Her focus shifted to health care law, and she received her bachelor’s degree in the area of law, jurisprudence, and social thought. Villaverde then returned to Texas for graduate school, earning a master’s degree in public affairs.

“The number one issue I care about is making sure that there is a pathway of opportunity for women like me, that younger woman that I was, to actually find a connection,” Villaverde said about her new company’s mission. “So much of my story happened because people picked me, they sponsored me, they mentored me.”

Focus on Innovation

“But what happens to all those people that don’t get picked or they don’t get mentored or they don’t even know who to meet to create that opportunity,” Villaverde asked – framing the critical question that inspires her work. Menther’s technology, she noted, allows individuals to connect with personal and professional mentorship regardless of zip code. 

Following her first graduate degree, Villaverde worked in the Bush administration to help with the roll out of the Medicare Prescription Drug, Improvement, and Modernization Act (Part D), specifically with communications among Spanish-speaking communities in the Southwest. 

“I got to know the patients that were impacted most by the changes that Part D would bring throughout the Southwest and had a wonderful career for a decade at CMS,” she said.

Georgetown’s Program

While completing Georgetown’s program, she was working for the Blue Cross Blue Shield Association, leading federal program policy for three dozen plans around the United States. 

Her longtime mentor, Georgetown adjunct associate professor Linda Fischetti, had encouraged her to apply so that she could learn to apply her “systems-thinking approach from policy creation to problem-solving the operational challenges of health care today.”

“The [master’s] program gave me the confidence to go out and be a problem-solver within venture-backed health tech startups, forward-facing organizations that are a lot more cutting-edge by their design,” said Villaverde, who enjoys creating opportunities for patients, payers, and providers to ideate and innovate together. 
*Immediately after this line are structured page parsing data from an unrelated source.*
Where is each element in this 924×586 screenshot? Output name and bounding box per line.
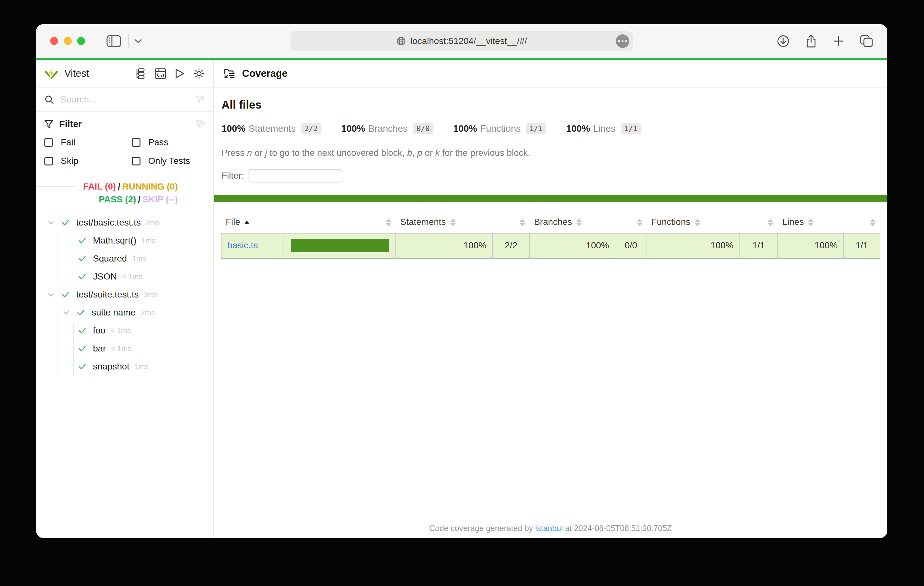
- check-icon: [61, 218, 70, 227]
- chevron-down-icon[interactable]: [46, 290, 56, 300]
- minimize-window-button[interactable]: [64, 37, 72, 45]
- sort-icon[interactable]: [520, 219, 525, 226]
- address-bar[interactable]: localhost:51204/__vitest__/#/: [290, 31, 633, 51]
- tree-item-basic-test-file[interactable]: test/basic.test.ts 2ms: [36, 214, 213, 232]
- new-tab-icon[interactable]: [833, 35, 844, 47]
- collapse-tests-icon[interactable]: [135, 68, 146, 79]
- coverage-timestamp: 2024-08-05T08:51:30.705Z: [574, 523, 672, 533]
- checkbox-fail[interactable]: Fail: [45, 137, 132, 148]
- file-link[interactable]: basic.ts: [227, 240, 258, 250]
- column-header-branches[interactable]: Branches: [530, 212, 615, 233]
- column-header-branches-fraction-sort[interactable]: [615, 212, 647, 233]
- fraction-badge: 1/1: [526, 123, 546, 134]
- search-input[interactable]: [61, 94, 195, 105]
- sidebar: Vitest: [36, 60, 214, 538]
- check-icon: [77, 344, 87, 353]
- column-header-functions-fraction-sort[interactable]: [740, 212, 778, 233]
- tree-item-suite-test-file[interactable]: test/suite.test.ts 3ms: [36, 286, 213, 304]
- istanbul-link[interactable]: istanbul: [535, 523, 563, 533]
- file-cell: basic.ts: [221, 233, 284, 258]
- check-icon: [77, 326, 87, 336]
- sort-icon[interactable]: [576, 219, 582, 226]
- checkbox-skip[interactable]: Skip: [45, 156, 132, 166]
- coverage-footer: Code coverage generated by istanbul at 2…: [214, 523, 887, 533]
- column-header-functions[interactable]: Functions: [647, 212, 740, 233]
- theme-toggle-icon[interactable]: [193, 68, 205, 79]
- main-panel: Coverage All files 100% Statements 2/2 1…: [214, 60, 887, 538]
- chevron-down-icon[interactable]: [61, 308, 71, 318]
- coverage-report: All files 100% Statements 2/2 100% Branc…: [214, 88, 887, 538]
- sort-icon[interactable]: [637, 219, 642, 226]
- column-header-statements[interactable]: Statements: [396, 212, 493, 233]
- chevron-down-icon[interactable]: [134, 39, 142, 44]
- downloads-icon[interactable]: [777, 35, 790, 48]
- sort-icon[interactable]: [450, 219, 455, 226]
- search-bar: [36, 88, 213, 112]
- tree-item-snapshot[interactable]: snapshot 1ms: [36, 357, 213, 375]
- metric-branches: 100% Branches 0/0: [341, 123, 433, 134]
- checkbox-pass[interactable]: Pass: [132, 137, 205, 148]
- metric-statements: 100% Statements 2/2: [221, 123, 321, 134]
- sort-icon[interactable]: [808, 219, 813, 226]
- column-header-lines[interactable]: Lines: [778, 212, 844, 233]
- clear-filter-icon[interactable]: [195, 120, 205, 129]
- coverage-report-icon: [223, 68, 236, 79]
- functions-fraction-cell: 1/1: [740, 233, 778, 258]
- metric-lines: 100% Lines 1/1: [566, 123, 641, 134]
- sort-icon[interactable]: [386, 219, 391, 226]
- tree-guide-line: [58, 306, 58, 375]
- close-window-button[interactable]: [50, 37, 58, 45]
- checkbox-fail-box[interactable]: [45, 138, 53, 147]
- check-icon: [77, 272, 87, 281]
- check-icon: [61, 290, 70, 300]
- zoom-window-button[interactable]: [77, 37, 85, 45]
- coverage-filter-input[interactable]: [249, 169, 342, 183]
- statements-pct-cell: 100%: [396, 233, 493, 258]
- tab-overview-icon[interactable]: [860, 35, 873, 48]
- sidebar-header: Vitest: [36, 60, 213, 88]
- checkbox-only-tests-box[interactable]: [132, 157, 140, 165]
- tree-item-squared[interactable]: Squared 1ms: [36, 250, 213, 268]
- column-header-bar-sort[interactable]: [284, 212, 396, 233]
- run-all-icon[interactable]: [175, 68, 185, 79]
- sort-icon[interactable]: [695, 219, 700, 226]
- tree-item-foo[interactable]: foo < 1ms: [36, 322, 213, 339]
- pass-count: PASS (2): [99, 194, 136, 204]
- tree-item-json[interactable]: JSON < 1ms: [36, 268, 213, 286]
- metric-functions: 100% Functions 1/1: [453, 123, 546, 134]
- chevron-down-icon[interactable]: [46, 218, 56, 227]
- check-icon: [77, 362, 87, 371]
- coverage-status-bar: [214, 195, 887, 202]
- search-icon: [45, 95, 54, 104]
- browser-window: localhost:51204/__vitest__/#/: [36, 24, 887, 538]
- page-title: Coverage: [242, 68, 287, 79]
- test-run-summary: FAIL (0)/RUNNING (0) PASS (2)/SKIP (--): [36, 180, 213, 206]
- checkbox-skip-box[interactable]: [45, 157, 53, 165]
- more-options-icon[interactable]: [616, 35, 630, 48]
- dashboard-icon[interactable]: [155, 68, 166, 79]
- lines-fraction-cell: 1/1: [844, 233, 880, 258]
- checkbox-only-tests[interactable]: Only Tests: [132, 156, 205, 166]
- clear-search-filter-icon[interactable]: [195, 95, 205, 104]
- column-header-statements-fraction-sort[interactable]: [493, 212, 530, 233]
- sort-icon[interactable]: [768, 219, 773, 226]
- tree-item-suite-name[interactable]: suite name 2ms: [36, 304, 213, 322]
- sort-icon[interactable]: [870, 219, 875, 226]
- tree-item-math-sqrt[interactable]: Math.sqrt() 1ms: [36, 232, 213, 250]
- fail-count: FAIL (0): [83, 181, 116, 191]
- share-icon[interactable]: [805, 34, 817, 48]
- coverage-bar-cell: [284, 233, 396, 258]
- tree-item-bar[interactable]: bar < 1ms: [36, 339, 213, 357]
- branches-pct-cell: 100%: [530, 233, 615, 258]
- checkbox-pass-box[interactable]: [132, 138, 140, 147]
- column-header-lines-fraction-sort[interactable]: [844, 212, 880, 233]
- coverage-table: File Statements Branches Functions Lines: [221, 212, 880, 258]
- running-count: RUNNING (0): [122, 181, 178, 191]
- keyboard-hint: Press n or j to go to the next uncovered…: [221, 148, 874, 158]
- functions-pct-cell: 100%: [647, 233, 740, 258]
- column-header-file[interactable]: File: [221, 212, 284, 233]
- sidebar-toggle-icon[interactable]: [106, 35, 121, 47]
- filter-icon: [45, 120, 53, 129]
- table-row: basic.ts 100% 2/2 100% 0/0 100% 1/1 100%…: [221, 233, 880, 258]
- test-tree: test/basic.test.ts 2ms Math.sqrt() 1ms S…: [36, 214, 213, 538]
Vanessa Villaverde in a Georgetown sweatshirt
Villaverde in her Georgetown sweatshirt during high school

Breaking Down Silos

“Health care is one of those domain areas that is extremely siloed,” she said. “Your key stakeholders [payers, providers, and patients] never really get to talk to each other in a normal setting unless that setting is actively created for the purpose of change.”

Villaverde hopes her new position on the board will enable her to share her enthusiasm for the opportunities of startup creation with current health systems administration students. 

She says she hopes to achieve this “by continuing to create these intersections of stakeholders to ideate with graduate students and sharpen their own abilities to design solutions.” 

“In today’s world, health care startups are not predominantly founded by those with the most domain knowledge,” she said. “I’m really excited about the potential to change that and to make sure that the health system students know that they have options to actually start companies and leverage both their design thinking alongside business acumen and capital to build solutions and to be innovative.”

Lifelong Learning

Villaverde, as an adult learner with a family, hopes society becomes more supportive of women in their pursuit of education and advancement regardless of where they are in their lives.

“I was just having this discussion yesterday with another working mother and founder,” she said during an interview earlier this week. “We need to become more supportive as a society of our women who have families and ensure they can continue to learn – because lifelong learning is the way you build a healthy career over time.” 

About her own story, Villaverde said, “I’m a lifelong learner with three children, and they were completely supportive, but none of it would have been possible without the help of my network helping me throughout the process. Now I’m excited to do that for other working mothers as well.”